What you are asked to do: Look through the lines below for the word "count", and copy every line that has it.

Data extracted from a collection
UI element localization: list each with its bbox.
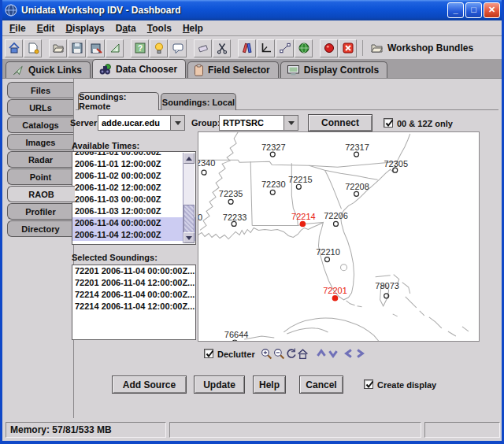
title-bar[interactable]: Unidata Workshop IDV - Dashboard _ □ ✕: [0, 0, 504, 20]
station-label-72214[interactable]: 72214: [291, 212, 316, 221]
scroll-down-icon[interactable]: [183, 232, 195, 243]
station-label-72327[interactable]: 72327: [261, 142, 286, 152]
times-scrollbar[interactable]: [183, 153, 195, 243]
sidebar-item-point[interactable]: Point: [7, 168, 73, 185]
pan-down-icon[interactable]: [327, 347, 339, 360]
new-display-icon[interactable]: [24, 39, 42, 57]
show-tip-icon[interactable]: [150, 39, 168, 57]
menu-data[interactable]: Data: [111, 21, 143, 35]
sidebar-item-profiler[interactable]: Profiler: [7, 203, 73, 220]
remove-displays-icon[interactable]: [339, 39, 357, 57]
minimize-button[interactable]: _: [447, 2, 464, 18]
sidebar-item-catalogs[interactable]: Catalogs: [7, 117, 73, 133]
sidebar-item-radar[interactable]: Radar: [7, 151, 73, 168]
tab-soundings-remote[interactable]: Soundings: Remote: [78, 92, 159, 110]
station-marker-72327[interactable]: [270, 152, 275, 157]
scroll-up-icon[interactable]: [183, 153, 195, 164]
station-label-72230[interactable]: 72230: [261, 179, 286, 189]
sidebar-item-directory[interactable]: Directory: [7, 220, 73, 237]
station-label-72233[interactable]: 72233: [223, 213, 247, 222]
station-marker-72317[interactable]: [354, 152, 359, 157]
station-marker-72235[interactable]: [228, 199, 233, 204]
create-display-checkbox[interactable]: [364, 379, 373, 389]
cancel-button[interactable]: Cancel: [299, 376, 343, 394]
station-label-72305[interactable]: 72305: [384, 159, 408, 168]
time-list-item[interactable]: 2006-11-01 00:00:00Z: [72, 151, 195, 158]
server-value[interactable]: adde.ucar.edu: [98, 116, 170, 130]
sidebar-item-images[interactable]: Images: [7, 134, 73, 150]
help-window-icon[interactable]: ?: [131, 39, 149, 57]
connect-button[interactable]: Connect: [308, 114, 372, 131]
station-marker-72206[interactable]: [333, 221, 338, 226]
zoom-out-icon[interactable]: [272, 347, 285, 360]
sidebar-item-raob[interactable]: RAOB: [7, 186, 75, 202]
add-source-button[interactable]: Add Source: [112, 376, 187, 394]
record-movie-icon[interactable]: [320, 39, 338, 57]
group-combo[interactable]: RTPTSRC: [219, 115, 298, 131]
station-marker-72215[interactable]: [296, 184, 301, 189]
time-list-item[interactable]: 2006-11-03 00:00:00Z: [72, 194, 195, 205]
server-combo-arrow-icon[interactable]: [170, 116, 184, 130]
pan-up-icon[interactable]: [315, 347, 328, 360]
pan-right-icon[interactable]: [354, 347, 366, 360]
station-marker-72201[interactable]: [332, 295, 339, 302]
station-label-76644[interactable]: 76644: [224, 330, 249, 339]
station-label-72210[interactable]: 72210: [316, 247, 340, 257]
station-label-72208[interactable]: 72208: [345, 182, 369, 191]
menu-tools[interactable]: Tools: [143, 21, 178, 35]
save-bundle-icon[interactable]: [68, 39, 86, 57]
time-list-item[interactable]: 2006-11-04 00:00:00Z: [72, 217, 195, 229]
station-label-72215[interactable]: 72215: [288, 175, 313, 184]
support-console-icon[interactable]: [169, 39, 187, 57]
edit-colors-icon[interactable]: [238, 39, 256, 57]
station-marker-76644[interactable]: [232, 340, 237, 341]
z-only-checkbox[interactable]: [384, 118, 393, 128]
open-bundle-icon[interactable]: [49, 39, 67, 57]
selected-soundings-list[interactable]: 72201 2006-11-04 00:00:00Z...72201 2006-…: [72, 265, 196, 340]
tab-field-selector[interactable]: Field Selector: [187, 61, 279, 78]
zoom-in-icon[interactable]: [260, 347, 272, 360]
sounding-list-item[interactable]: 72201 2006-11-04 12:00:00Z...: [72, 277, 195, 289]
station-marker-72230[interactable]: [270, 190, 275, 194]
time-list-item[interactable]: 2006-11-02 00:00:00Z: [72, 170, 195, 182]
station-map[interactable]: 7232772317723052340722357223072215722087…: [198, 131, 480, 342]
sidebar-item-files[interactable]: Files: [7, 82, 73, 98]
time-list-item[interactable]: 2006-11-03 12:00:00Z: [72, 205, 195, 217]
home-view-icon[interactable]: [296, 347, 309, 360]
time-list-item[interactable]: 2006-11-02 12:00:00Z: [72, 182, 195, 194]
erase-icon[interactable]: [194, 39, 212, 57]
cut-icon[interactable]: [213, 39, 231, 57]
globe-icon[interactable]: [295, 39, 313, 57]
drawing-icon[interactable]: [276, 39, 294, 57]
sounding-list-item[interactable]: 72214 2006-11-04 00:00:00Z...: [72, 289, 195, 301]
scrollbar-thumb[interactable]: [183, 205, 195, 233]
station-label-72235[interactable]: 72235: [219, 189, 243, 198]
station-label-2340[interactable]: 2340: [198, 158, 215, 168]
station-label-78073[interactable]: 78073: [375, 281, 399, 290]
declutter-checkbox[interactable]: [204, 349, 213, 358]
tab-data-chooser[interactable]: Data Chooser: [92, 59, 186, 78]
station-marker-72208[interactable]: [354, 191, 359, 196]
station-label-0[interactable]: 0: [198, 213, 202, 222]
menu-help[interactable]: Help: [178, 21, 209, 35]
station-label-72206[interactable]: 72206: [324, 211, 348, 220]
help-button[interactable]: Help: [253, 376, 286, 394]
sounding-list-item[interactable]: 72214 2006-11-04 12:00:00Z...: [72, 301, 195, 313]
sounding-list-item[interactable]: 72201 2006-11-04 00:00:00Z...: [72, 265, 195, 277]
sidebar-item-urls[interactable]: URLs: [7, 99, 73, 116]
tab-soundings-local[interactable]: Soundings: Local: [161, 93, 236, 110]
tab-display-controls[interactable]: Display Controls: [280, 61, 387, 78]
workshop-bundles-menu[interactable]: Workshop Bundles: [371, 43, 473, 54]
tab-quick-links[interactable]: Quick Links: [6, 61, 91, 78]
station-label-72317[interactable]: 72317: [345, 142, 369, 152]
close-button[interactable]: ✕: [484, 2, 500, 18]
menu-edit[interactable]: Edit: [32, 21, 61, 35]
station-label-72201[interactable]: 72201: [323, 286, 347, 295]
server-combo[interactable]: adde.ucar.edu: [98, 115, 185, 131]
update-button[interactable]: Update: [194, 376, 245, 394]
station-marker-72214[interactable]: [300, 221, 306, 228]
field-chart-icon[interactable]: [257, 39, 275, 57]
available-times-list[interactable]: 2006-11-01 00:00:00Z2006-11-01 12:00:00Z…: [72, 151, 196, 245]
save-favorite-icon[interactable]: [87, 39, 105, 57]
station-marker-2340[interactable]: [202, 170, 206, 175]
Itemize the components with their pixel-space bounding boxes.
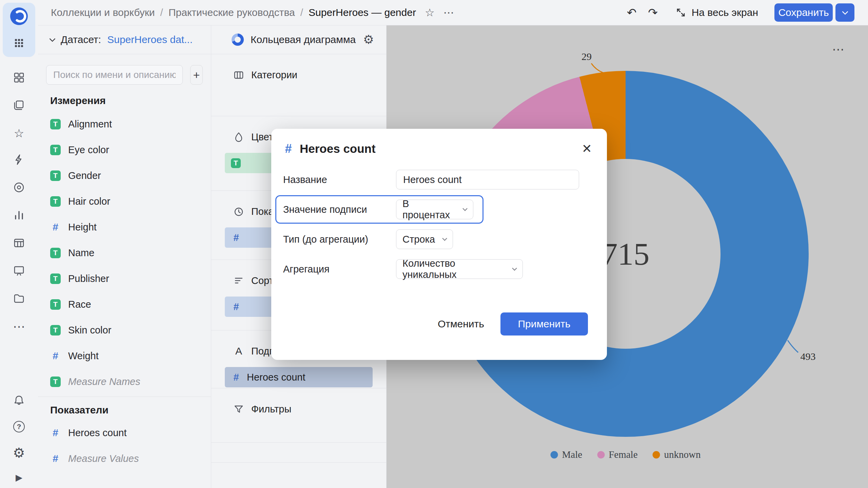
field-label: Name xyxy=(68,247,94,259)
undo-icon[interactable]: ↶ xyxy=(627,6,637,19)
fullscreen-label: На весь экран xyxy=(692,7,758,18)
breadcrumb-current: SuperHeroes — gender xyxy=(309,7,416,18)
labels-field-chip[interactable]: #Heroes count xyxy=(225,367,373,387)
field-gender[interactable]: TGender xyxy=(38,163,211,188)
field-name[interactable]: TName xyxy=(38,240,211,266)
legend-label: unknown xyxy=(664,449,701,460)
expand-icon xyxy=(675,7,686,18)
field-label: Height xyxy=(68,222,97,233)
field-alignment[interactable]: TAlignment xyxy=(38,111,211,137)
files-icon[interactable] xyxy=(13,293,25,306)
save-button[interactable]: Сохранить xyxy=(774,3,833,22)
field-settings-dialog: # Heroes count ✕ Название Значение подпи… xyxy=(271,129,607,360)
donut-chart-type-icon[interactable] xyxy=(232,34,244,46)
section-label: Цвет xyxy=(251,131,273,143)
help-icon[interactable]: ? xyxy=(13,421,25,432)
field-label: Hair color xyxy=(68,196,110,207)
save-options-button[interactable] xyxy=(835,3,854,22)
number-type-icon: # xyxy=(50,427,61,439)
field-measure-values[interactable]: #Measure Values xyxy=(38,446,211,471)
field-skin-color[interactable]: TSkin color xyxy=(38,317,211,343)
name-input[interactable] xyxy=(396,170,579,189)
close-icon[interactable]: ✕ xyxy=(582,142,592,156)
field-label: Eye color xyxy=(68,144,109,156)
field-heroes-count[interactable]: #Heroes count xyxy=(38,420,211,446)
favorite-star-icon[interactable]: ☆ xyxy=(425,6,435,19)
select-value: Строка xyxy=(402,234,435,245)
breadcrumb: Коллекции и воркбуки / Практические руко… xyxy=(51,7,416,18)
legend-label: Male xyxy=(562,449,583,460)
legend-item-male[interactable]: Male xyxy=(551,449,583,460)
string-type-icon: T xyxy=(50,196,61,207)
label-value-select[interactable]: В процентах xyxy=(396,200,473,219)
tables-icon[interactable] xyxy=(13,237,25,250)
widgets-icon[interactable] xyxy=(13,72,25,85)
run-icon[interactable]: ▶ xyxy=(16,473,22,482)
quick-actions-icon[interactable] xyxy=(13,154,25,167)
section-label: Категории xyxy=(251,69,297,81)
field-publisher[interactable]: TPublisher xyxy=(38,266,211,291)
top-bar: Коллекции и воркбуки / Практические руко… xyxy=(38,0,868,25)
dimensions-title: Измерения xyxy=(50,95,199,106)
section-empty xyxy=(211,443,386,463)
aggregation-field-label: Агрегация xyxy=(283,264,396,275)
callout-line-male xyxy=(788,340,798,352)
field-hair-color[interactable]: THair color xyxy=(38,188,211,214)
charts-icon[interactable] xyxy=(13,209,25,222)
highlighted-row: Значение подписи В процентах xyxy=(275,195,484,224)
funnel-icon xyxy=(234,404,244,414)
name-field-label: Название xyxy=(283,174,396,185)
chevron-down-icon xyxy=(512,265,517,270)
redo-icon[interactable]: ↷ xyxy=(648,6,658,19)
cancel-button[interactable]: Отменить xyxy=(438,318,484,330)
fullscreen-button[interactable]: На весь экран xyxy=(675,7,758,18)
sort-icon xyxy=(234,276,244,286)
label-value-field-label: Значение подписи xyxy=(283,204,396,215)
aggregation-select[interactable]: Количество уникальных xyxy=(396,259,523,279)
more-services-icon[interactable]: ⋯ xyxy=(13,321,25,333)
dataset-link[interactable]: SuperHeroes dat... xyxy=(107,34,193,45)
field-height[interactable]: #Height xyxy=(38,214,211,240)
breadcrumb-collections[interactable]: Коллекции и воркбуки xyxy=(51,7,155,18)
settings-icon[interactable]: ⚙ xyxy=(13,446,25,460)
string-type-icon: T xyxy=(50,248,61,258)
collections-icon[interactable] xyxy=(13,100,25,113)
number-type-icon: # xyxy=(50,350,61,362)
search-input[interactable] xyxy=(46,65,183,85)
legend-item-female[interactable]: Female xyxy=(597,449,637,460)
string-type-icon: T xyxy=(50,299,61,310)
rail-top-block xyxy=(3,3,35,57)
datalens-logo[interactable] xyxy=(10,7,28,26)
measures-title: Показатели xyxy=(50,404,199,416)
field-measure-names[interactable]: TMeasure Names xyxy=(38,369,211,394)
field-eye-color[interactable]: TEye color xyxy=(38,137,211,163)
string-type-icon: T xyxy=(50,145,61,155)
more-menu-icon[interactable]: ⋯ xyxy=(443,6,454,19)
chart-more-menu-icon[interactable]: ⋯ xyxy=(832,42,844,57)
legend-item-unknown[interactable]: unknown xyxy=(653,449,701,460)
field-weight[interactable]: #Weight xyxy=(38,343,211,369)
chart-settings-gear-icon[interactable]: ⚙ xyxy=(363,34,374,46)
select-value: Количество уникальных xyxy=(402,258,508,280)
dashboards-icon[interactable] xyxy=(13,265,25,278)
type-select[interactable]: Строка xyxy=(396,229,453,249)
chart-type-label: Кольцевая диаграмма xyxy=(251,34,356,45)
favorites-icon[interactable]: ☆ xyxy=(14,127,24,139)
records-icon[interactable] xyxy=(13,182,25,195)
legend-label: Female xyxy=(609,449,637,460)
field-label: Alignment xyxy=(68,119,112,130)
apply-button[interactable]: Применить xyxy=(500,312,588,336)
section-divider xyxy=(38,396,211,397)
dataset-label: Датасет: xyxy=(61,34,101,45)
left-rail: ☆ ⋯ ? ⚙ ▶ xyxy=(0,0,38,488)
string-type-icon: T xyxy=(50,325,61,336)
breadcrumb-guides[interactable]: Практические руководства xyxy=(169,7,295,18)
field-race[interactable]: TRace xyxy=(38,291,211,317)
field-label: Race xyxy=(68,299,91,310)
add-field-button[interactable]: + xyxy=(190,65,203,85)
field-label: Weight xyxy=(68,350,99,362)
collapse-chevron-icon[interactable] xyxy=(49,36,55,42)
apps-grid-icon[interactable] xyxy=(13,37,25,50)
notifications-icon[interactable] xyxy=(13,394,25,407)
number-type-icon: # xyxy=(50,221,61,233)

Task response:
labels-field-chip[interactable]: #Heroes count xyxy=(225,367,373,387)
field-settings-dialog: # Heroes count ✕ Название Значение подпи… xyxy=(271,129,607,360)
field-heroes-count[interactable]: #Heroes count xyxy=(38,420,211,446)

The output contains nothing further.